Die Debatte ist so vorhersehbar wie der Herbst an sich: Wie in jedem Jahr streiten sich auch diesmal wieder Funktionäre darüber, ob die Sportart ihre Ausnahmekönner nicht verheizt. Im Herbst 2018 hat die Debatte allerdings eine neue Dimension erreicht: Zuletzt haben sich zahlreiche ehemalige wie aktive Nationalspieler zu Wort gemeldet und scharfe Kritik geübt, Holger Glandorf von der SG Flensburg-Handewitt zum Beispiel oder Hendrik Pekeler vom THW Kiel. „Wir haben viel zu wenig Zeit, um richtig zu regenerieren“, sagte Glandorf und zog einen Vergleich zur US-amerikanischen Basketball-Liga NBA: „Die machen auch 80 bis 90 Spiele pro Saison – aber dann haben sie auch drei Monate Sommerpause.“ Deutsche Handballer, gerade die Angestellten der Topklubs, können von Glück reden, wenn sie im Sommer drei Wochen lang die Beine hochlegen dürfen. Sonst spielen sie praktisch durch.

Besonders hart hat es die Füchse Berlin erwischt: Aus dem 17 Spieler umfassenden Kader des Bundesligisten fallen im Moment neun mit zum Teil schweren Verletzungen aus. In der anstehenden Länderspielpause trainiert Coach Velimir Petkovic mit sechs Leuten – es geht zu wie in der Kreisliga. „Es hat uns richtig schlimm erwischt“, bestätigt Volker Zerbe. Dass die Verletzungen auch auf die Teilnahme an der Klub-WM in Doha zurückzuführen sind, bei der die Füchse drei Spiele binnen fünf Tagen absolvierten, bestreitet der Sportdirektor jedoch entschieden. „Solche Sachen können täglich im Training passieren. Wir haben uns im Sommer ganz normal vorbereitet, ein paar Spiele in der Bundesliga und ein paar im DHB-Pokal gemacht“, sagt Zerbe, „aber wir befinden uns jetzt nicht in einer Extremsituation, zumal wir noch keine Europapokal-Belastung haben. Wir hatten einfach verdammt viel Pech.“

WM wir sogar noch aufgestockt

Zerbe kann den Vergleich zu aktiven Zeiten ziehen; der 2,11-Meter-Mann hat 284 Länderspiele für Deutschland bestritten, nur drei Spieler (Frank-Michael Wahl, Klaus-Dieter Petersen und Christian Schwarzer) kommen auf noch mehr Einsätze. Zerbe sagt also: „Es ist schon so, dass die Belastung höher geworden ist, weil einige Wettbewerbe dazugekommen sind.“ Wettbewerbe wie der Super Globe oder die mit unfassbar vielen Spielen aufgeblähte Vorrunde der Champions League. Kürzlich hat der Weltverband IHF gegen den ausdrücklichen Wunsch der Vereine und Nationalverbände sogar eine Aufstockung der Weltmeisterschaft verfügt. Ab 2021 nehmen 32 statt der bisher üblichen 24 Teams teil.
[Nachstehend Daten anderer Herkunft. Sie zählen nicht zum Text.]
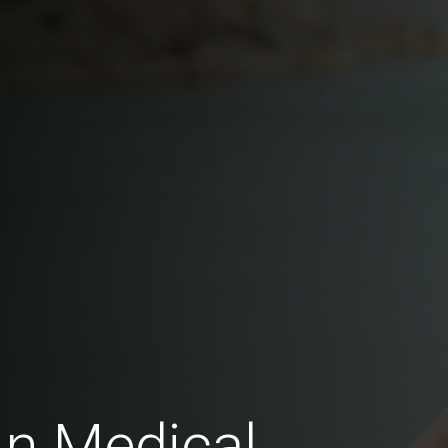
In Medical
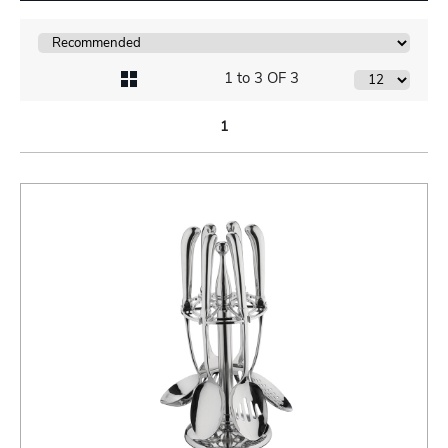
1 to 3 OF 3
1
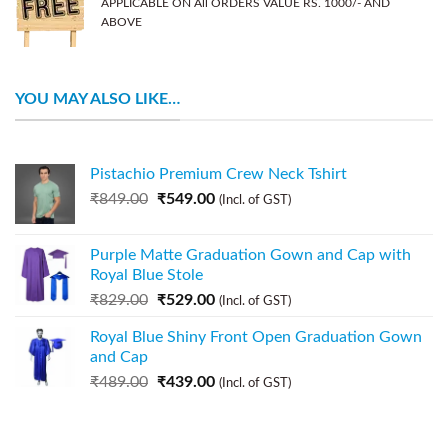
APPLICABLE ON All ORDERS VALUE RS. 1000/- AND
ABOVE
YOU MAY ALSO LIKE…
Pistachio Premium Crew Neck Tshirt
₹
849.00
₹
549.00
(Incl. of GST)
Purple Matte Graduation Gown and Cap with
Royal Blue Stole
₹
829.00
₹
529.00
(Incl. of GST)
Royal Blue Shiny Front Open Graduation Gown
and Cap
₹
489.00
₹
439.00
(Incl. of GST)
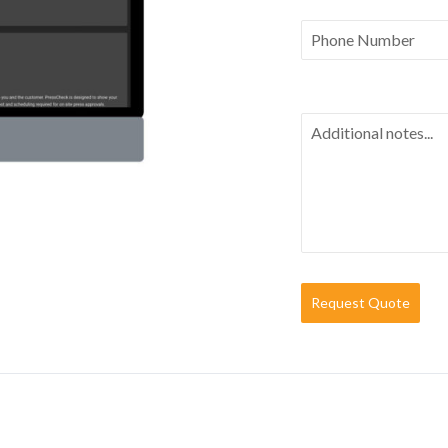
Request Quote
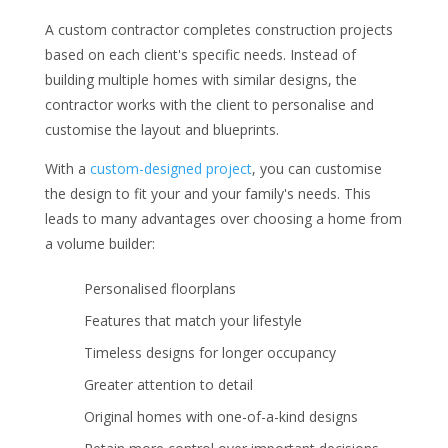
A custom contractor completes construction projects
based on each client's specific needs. Instead of
building multiple homes with similar designs, the
contractor works with the client to personalise and
customise the layout and blueprints.
With a
custom-designed project
, you can customise
the design to fit your and your family's needs. This
leads to many advantages over choosing a home from
a volume builder:
Personalised floorplans
Features that match your lifestyle
Timeless designs for longer occupancy
Greater attention to detail
Original homes with one-of-a-kind designs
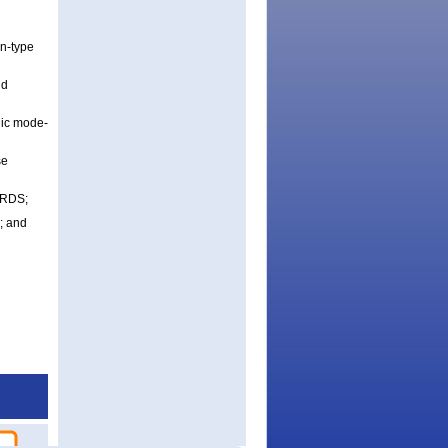
on-type
nd
nic mode-
se
ERDS;
); and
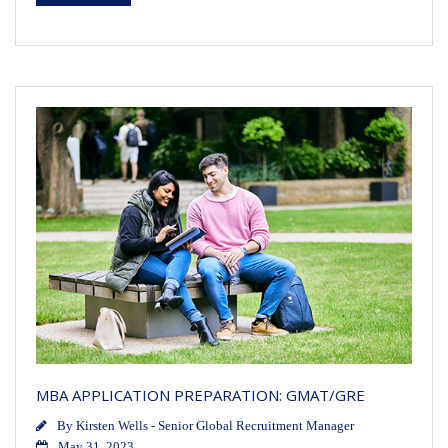
MBA APPLICATION PREPARATION: GMAT/GRE
By
Kirsten Wells - Senior Global Recruitment Manager
May 31, 2023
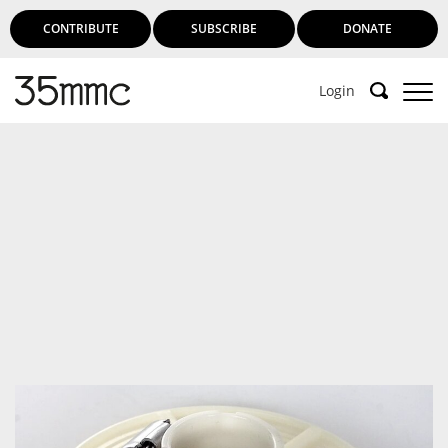
CONTRIBUTE
SUBSCRIBE
DONATE
Login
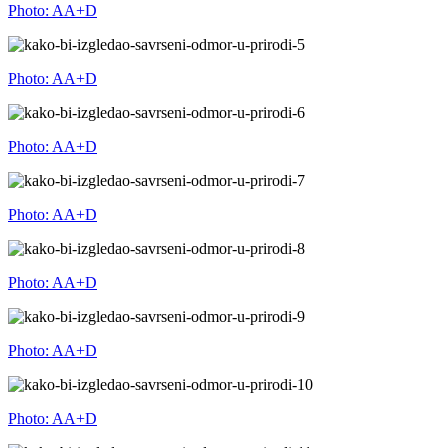
Photo: AA+D
Photo: AA+D
Photo: AA+D
Photo: AA+D
Photo: AA+D
Photo: AA+D
Photo: AA+D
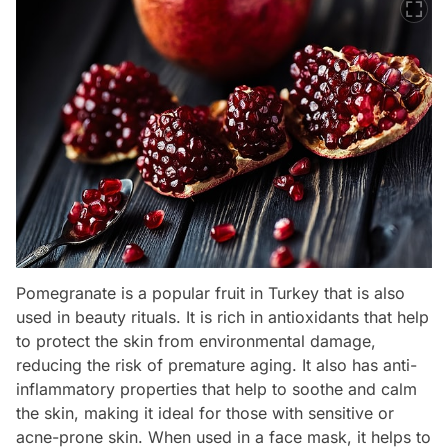
Pomegranate is a popular fruit in Turkey that is also
used in beauty rituals. It is rich in antioxidants that help
to protect the skin from environmental damage,
reducing the risk of premature aging. It also has anti-
inflammatory properties that help to soothe and calm
the skin, making it ideal for those with sensitive or
acne-prone skin. When used in a face mask, it helps to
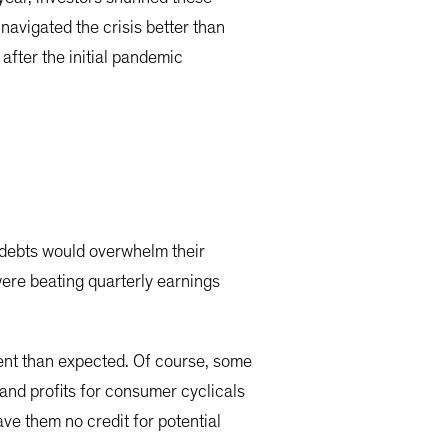
avigated the crisis better than
fter the initial pandemic
d debts would overwhelm their
were beating quarterly earnings
ent than expected. Of course, some
and profits for consumer cyclicals
ve them no credit for potential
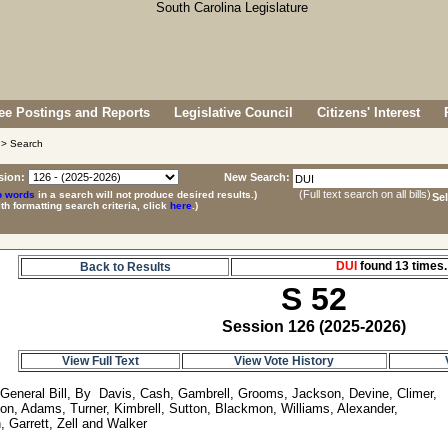
e Postings and Reports
Legislative Council
Citizens' Interest
> Search
sion:
New Search:
(Full text search on all bills)
p words
in a search will not produce desired results.)
Se
ith formatting search criteria, click
here
.)
DUI
found 13 time
Back to Results
S 52
Session 126 (2025-2026)
View Full Text
View Vote History
 General Bill, By  Davis, Cash, Gambrell, Grooms, Jackson, Devine, Climer, 

on, Adams, Turner, Kimbrell, Sutton, Blackmon, Williams, Alexander, 
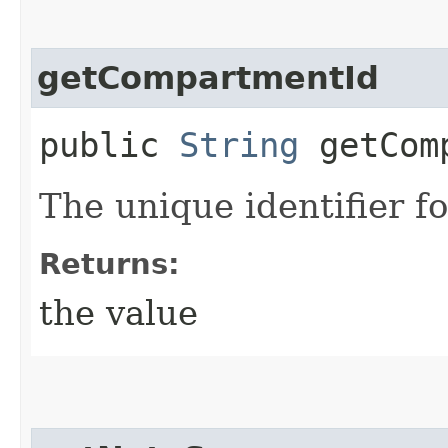
getCompartmentId
public
String
getComp
The unique identifier f
Returns:
the value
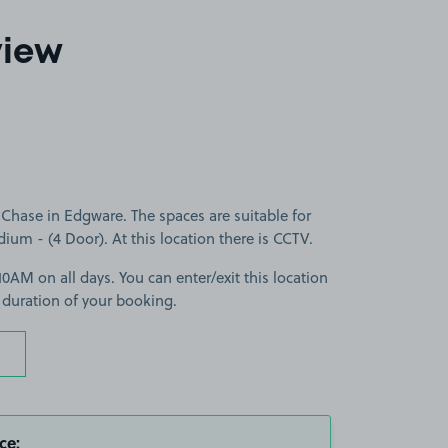
view
Chase in Edgware. The spaces are suitable for
dium - (4 Door). At this location there is CCTV.
0AM on all days. You can enter/exit this location
 duration of your booking.
ce:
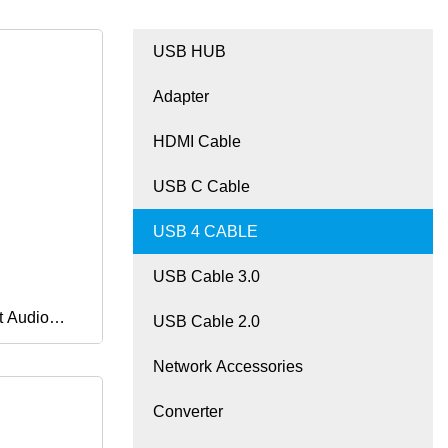
USB HUB
Adapter
HDMI Cable
USB C Cable
USB 4 CABLE
USB Cable 3.0
t Audio
USB Cable 2.0
Network Accessories
Wire
Converter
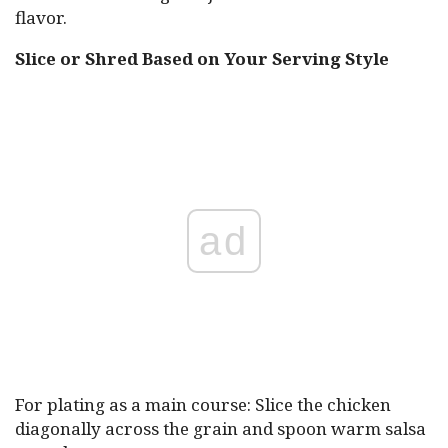
flavor.
Slice or Shred Based on Your Serving Style
ad
For plating as a main course: Slice the chicken
diagonally across the grain and spoon warm salsa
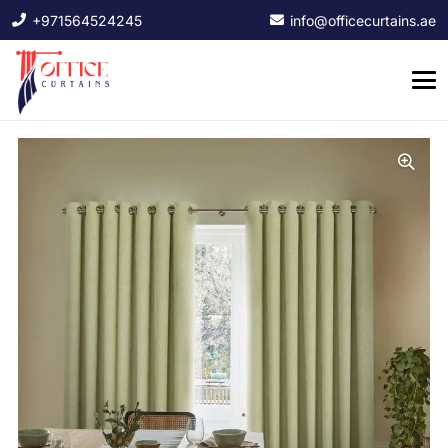
+971564524245
info@officecurtains.ae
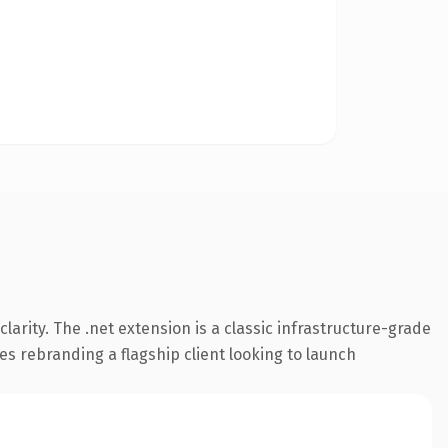
arity. The .net extension is a classic infrastructure-grade
es rebranding a flagship client looking to launch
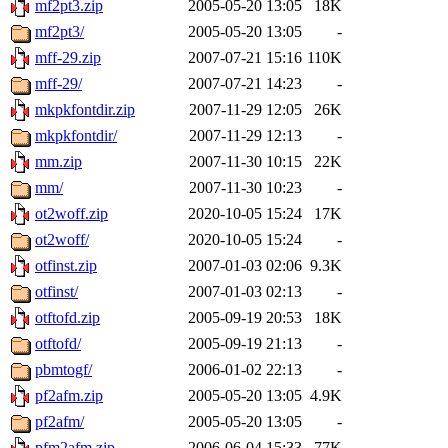
mf2pt3.zip
2005-05-20 13:05
18K
mf2pt3/
2005-05-20 13:05
-
mff-29.zip
2007-07-21 15:16
110K
mff-29/
2007-07-21 14:23
-
mkpkfontdir.zip
2007-11-29 12:05
26K
mkpkfontdir/
2007-11-29 12:13
-
mm.zip
2007-11-30 10:15
22K
mm/
2007-11-30 10:23
-
ot2woff.zip
2020-10-05 15:24
17K
ot2woff/
2020-10-05 15:24
-
otfinst.zip
2007-01-03 02:06
9.3K
otfinst/
2007-01-03 02:13
-
otftofd.zip
2005-09-19 20:53
18K
otftofd/
2005-09-19 21:13
-
pbmtogf/
2006-01-02 22:13
-
pf2afm.zip
2005-05-20 13:05
4.9K
pf2afm/
2005-05-20 13:05
-
pfm2afm.zip
2006-06-04 15:33
77K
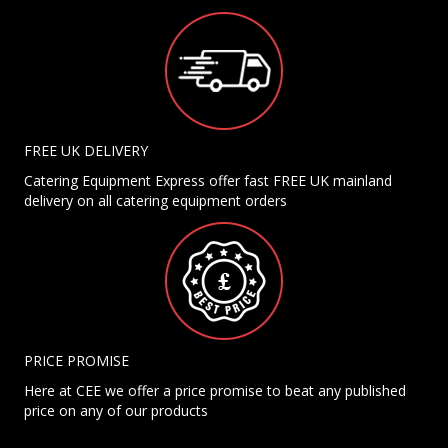
FREE UK DELIVERY
Catering Equipment Express offer fast FREE UK mainland
delivery on all catering equipment orders
PRICE PROMISE
Here at CEE we offer a price promise to beat any published
price on any of our products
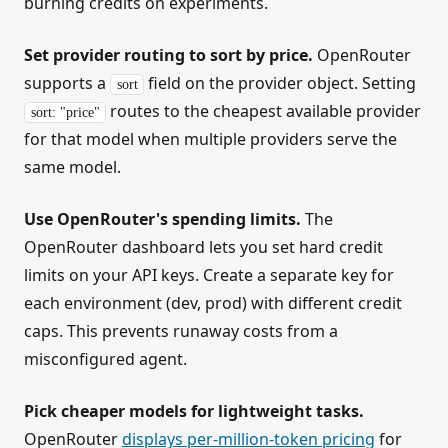
burning credits on experiments.
Set provider routing to sort by price.
OpenRouter
supports a
field on the provider object. Setting
sort
routes to the cheapest available provider
sort: "price"
for that model when multiple providers serve the
same model.
Use OpenRouter's spending limits.
The
OpenRouter dashboard lets you set hard credit
limits on your API keys. Create a separate key for
each environment (dev, prod) with different credit
caps. This prevents runaway costs from a
misconfigured agent.
Pick cheaper models for lightweight tasks.
OpenRouter
displays per-million-token pricing
for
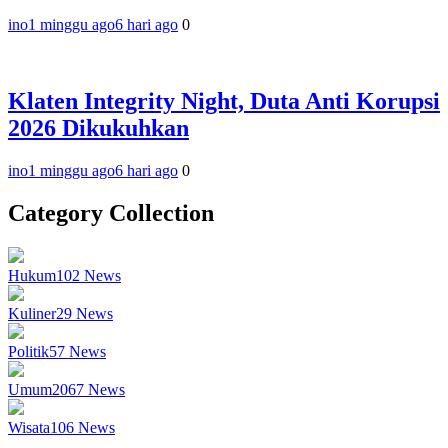
ino
1 minggu ago
6 hari ago
0
Klaten Integrity Night, Duta Anti Korupsi
2026 Dikukuhkan
ino
1 minggu ago
6 hari ago
0
Category Collection
Hukum
102
News
Kuliner
29
News
Politik
57
News
Umum
2067
News
Wisata
106
News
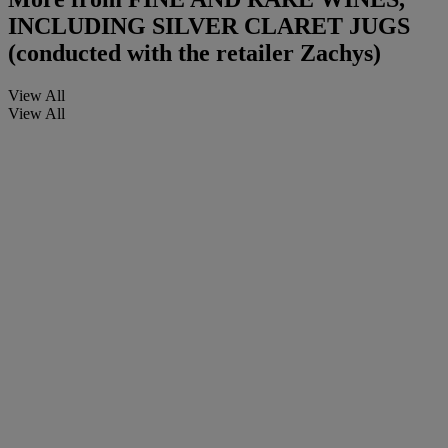
INCLUDING SILVER CLARET JUGS
(conducted with the retailer Zachys)
View All
View All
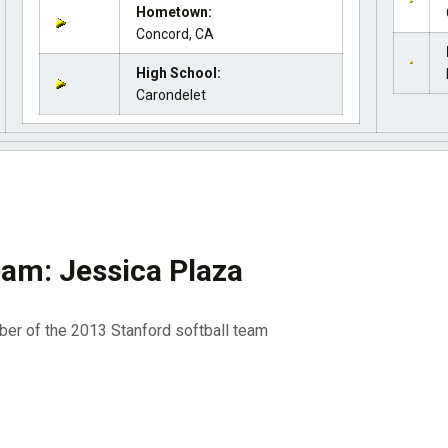
Hometown:
Concord, CA
High School:
Carondelet
am: Jessica Plaza
er of the 2013 Stanford softball team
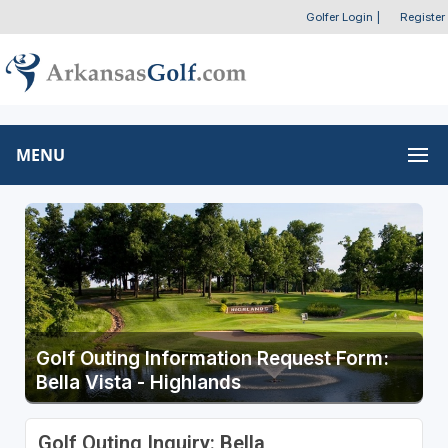
Golfer Login
|
Register
MENU
Golf Outing Information Request Form:
Bella Vista - Highlands
Golf Outing Inquiry: Bella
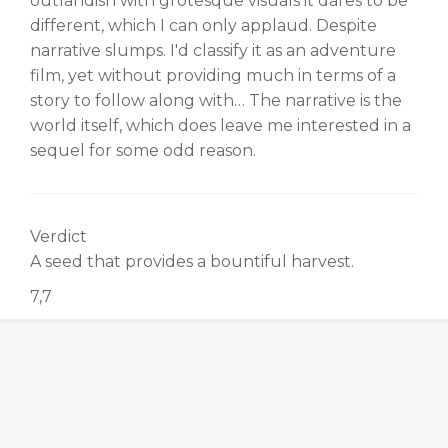
outlandish with grotesque visuals it dares to be
different, which I can only applaud. Despite
narrative slumps. I'd classify it as an adventure
film, yet without providing much in terms of a
story to follow along with… The narrative is the
world itself, which does leave me interested in a
sequel for some odd reason.
Verdict
A seed that provides a bountiful harvest.
7,7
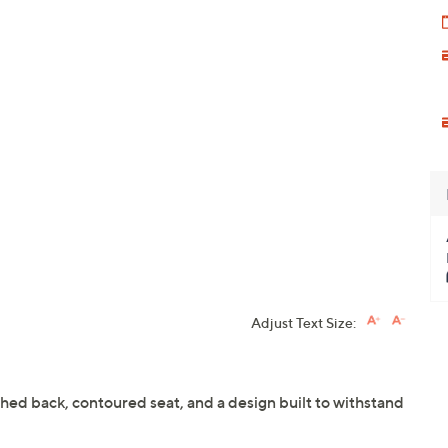
Adjust Text Size:
ched back, contoured seat, and a design built to withstand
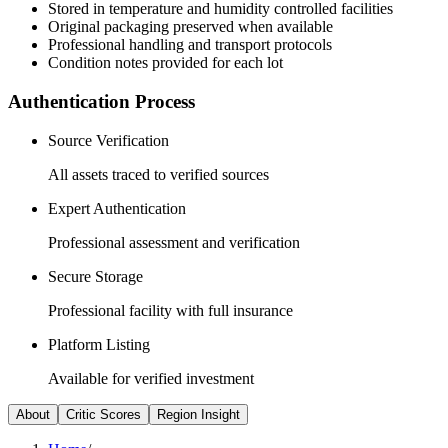
Stored in temperature and humidity controlled facilities
Original packaging preserved when available
Professional handling and transport protocols
Condition notes provided for each lot
Authentication Process
Source Verification
All assets traced to verified sources
Expert Authentication
Professional assessment and verification
Secure Storage
Professional facility with full insurance
Platform Listing
Available for verified investment
About
Critic Scores
Region Insight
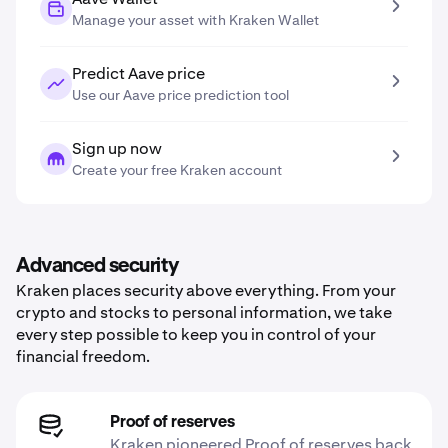
Manage your asset with Kraken Wallet
Predict Aave price
Use our Aave price prediction tool
Sign up now
Create your free Kraken account
Advanced security
Kraken places security above everything. From your
crypto and stocks to personal information, we take
every step possible to keep you in control of your
financial freedom.
Proof of reserves
Kraken pioneered Proof of reserves back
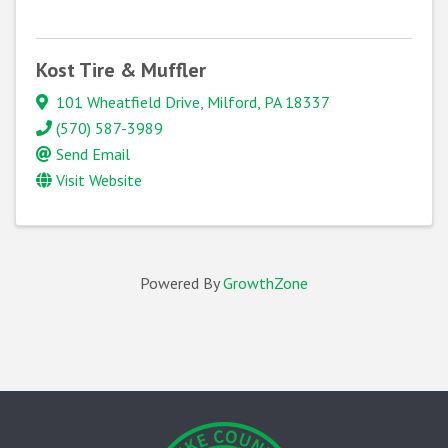
Kost Tire & Muffler
101 Wheatfield Drive
,
Milford
,
PA
18337
(570) 587-3989
Send Email
Visit Website
Powered By
GrowthZone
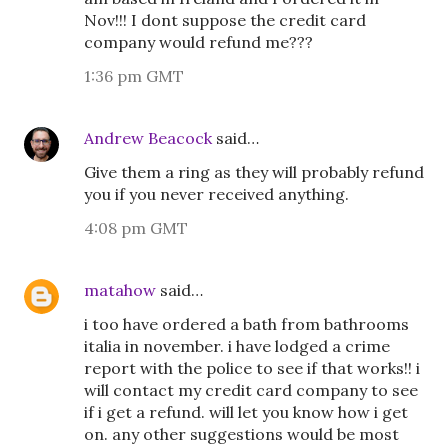
Nov!!! I dont suppose the credit card
company would refund me???
1:36 pm GMT
Andrew Beacock
said…
Give them a ring as they will probably refund
you if you never received anything.
4:08 pm GMT
matahow
said…
i too have ordered a bath from bathrooms
italia in november. i have lodged a crime
report with the police to see if that works!! i
will contact my credit card company to see
if i get a refund. will let you know how i get
on. any other suggestions would be most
Andererseits verweist Zerbe darauf, dass die Spieler im Vergleich zu seiner aktiven Karriere wesentlich besser betreut würden. „Ärztliche Behandlung, Vorsorge-Untersuchungen, Ernährung – darauf geht man heutzutage viel mehr ein als früher“, sagt der Füchse-Sportdirektor. Grundsätzlich könne er die von Glandorf geäußerte Kritik aber verstehen. „Gerade die Spitzenvereine, die Bundesliga, DHB-Pokal und Champions League spielen und für die großen Turniere zig Spieler abstellen, leiden unter der Belastung.“

Bei den Füchsen hatten immerhin zwei Spieler Glück im Unglück: Mattias Zachrisson und Fabian Wiede dürfen nach ihren Verletzungen auf eine baldige Rückkehr hoffen, Anfang Dezember sollen sie wieder trainieren – die WM liegt also im Bereich des Machbaren. Wenn nicht wieder eine Verletzung dazwischenkommt.